SUPPLIED ENTRIES ▸
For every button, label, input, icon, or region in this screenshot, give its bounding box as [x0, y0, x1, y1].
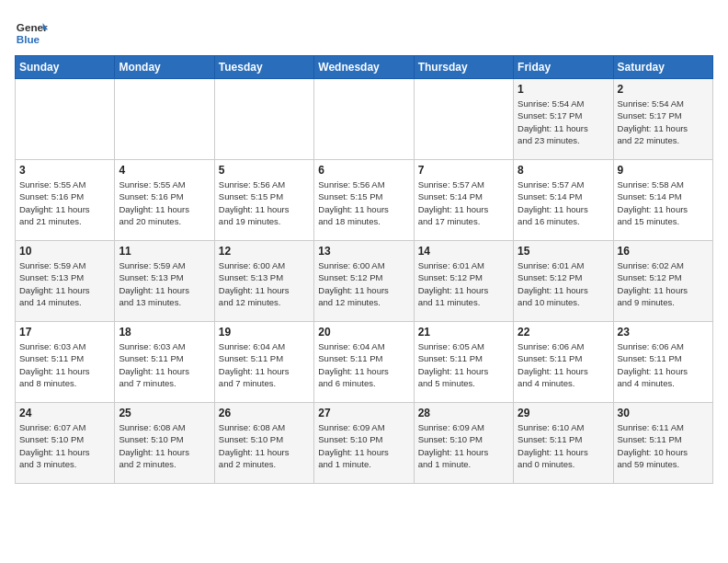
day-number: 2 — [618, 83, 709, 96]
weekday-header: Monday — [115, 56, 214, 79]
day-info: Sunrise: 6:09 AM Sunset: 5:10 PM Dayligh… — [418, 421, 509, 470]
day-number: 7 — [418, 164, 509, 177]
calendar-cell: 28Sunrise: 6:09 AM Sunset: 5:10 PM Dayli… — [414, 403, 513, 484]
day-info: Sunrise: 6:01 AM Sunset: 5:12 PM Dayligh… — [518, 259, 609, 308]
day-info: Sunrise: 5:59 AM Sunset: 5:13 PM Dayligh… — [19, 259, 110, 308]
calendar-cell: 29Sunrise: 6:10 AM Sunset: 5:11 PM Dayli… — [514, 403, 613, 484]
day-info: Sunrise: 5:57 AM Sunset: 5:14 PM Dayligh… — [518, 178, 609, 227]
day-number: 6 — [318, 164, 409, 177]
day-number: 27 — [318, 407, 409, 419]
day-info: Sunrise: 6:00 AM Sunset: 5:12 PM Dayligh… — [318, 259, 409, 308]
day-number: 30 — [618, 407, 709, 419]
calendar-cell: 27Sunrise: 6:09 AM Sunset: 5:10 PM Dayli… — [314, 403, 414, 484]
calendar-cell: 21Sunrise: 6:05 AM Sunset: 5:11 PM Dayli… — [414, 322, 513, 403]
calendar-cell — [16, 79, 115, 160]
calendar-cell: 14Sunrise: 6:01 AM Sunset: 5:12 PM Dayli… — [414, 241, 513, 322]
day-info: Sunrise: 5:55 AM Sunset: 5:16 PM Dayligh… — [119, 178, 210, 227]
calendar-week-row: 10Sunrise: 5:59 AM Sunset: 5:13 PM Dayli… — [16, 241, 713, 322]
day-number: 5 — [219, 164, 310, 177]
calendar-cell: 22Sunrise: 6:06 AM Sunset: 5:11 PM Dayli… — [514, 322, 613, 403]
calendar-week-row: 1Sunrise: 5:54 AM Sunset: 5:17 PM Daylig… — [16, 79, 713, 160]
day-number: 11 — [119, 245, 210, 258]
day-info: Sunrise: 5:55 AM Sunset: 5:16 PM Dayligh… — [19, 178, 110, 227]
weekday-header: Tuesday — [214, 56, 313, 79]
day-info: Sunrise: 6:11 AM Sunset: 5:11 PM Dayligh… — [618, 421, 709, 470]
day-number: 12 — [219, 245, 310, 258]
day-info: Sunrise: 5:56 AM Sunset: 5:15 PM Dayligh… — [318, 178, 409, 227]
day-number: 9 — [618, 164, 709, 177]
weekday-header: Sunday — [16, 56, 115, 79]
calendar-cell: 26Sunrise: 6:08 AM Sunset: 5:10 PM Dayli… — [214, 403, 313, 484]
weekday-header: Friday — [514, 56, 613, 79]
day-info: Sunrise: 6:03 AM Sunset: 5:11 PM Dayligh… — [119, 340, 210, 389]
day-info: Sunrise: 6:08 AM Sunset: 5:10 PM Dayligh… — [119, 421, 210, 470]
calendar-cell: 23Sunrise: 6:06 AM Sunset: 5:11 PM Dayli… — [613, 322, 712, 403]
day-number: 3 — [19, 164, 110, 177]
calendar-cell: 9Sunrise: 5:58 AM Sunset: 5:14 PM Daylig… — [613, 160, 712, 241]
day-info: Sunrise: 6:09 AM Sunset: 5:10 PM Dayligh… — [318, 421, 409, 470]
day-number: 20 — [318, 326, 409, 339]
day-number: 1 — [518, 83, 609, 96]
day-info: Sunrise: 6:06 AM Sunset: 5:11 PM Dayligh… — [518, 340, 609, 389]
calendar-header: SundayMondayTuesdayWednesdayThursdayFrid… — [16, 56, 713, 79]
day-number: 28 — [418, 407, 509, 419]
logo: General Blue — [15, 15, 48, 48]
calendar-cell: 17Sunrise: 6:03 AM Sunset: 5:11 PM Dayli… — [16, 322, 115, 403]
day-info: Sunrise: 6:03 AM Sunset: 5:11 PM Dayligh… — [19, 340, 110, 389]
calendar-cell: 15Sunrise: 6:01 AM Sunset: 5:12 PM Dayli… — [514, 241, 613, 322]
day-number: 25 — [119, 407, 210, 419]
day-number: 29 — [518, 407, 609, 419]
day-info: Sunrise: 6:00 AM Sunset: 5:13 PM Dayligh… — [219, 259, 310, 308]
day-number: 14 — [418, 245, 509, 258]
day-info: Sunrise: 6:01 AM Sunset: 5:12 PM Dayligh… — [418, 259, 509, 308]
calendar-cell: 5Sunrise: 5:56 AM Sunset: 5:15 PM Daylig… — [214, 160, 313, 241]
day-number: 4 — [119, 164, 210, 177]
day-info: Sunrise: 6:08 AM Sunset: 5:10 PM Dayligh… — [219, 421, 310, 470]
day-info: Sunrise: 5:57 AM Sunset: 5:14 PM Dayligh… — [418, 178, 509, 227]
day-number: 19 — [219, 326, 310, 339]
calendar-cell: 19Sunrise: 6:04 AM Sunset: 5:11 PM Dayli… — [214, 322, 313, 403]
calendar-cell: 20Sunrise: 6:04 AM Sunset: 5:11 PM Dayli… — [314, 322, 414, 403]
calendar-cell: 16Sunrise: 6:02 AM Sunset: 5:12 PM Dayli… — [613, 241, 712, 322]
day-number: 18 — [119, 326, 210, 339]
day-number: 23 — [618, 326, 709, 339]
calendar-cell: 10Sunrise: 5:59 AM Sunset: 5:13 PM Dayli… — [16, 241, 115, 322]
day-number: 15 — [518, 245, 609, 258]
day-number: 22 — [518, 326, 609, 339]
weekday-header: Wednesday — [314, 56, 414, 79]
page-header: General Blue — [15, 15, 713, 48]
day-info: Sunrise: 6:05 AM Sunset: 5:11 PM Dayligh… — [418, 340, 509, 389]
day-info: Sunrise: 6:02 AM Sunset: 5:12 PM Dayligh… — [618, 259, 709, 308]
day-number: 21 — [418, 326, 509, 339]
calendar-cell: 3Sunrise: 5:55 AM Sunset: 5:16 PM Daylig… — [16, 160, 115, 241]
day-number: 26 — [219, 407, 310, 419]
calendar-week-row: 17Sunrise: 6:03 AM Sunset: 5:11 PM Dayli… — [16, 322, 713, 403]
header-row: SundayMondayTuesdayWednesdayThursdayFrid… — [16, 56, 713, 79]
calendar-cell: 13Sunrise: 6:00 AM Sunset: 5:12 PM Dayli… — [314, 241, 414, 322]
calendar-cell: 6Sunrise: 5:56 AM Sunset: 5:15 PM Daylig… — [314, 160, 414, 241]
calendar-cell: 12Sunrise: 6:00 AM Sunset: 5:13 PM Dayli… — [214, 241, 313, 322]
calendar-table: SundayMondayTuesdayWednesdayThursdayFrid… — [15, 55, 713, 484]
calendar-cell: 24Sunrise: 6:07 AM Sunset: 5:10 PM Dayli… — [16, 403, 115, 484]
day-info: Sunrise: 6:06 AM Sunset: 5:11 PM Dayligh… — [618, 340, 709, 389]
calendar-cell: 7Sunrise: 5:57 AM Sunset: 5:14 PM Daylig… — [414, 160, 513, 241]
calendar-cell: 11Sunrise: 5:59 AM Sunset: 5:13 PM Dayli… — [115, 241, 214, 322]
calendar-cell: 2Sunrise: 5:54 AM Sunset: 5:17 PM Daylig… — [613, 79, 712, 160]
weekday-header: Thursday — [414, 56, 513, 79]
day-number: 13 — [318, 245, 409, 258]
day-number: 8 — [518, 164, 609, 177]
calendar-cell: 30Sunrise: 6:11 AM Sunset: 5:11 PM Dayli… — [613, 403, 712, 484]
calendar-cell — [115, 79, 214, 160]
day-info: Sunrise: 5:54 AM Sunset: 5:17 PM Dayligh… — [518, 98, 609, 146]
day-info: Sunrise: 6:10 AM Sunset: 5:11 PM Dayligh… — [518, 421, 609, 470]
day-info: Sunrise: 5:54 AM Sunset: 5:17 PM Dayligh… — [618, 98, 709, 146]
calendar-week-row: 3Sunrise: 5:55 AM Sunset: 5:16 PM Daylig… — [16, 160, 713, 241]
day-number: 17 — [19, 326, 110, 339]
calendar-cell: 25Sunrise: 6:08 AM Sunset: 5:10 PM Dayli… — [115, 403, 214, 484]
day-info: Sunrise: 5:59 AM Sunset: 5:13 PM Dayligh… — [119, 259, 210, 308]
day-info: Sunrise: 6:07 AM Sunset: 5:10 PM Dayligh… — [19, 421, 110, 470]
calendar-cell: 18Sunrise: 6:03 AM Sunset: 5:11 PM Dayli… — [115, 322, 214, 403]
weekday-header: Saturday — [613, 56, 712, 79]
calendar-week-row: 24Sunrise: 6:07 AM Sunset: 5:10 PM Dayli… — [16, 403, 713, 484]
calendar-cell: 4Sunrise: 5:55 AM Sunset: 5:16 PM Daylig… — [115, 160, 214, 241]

INSTRUCTIONS FOR THE TASK ▸
Look through the material above for the string "Blue" and copy each line that has it.

RESULT FOR THIS TASK ▸
logo: General Blue — [15, 15, 48, 48]
page-header: General Blue — [15, 15, 713, 48]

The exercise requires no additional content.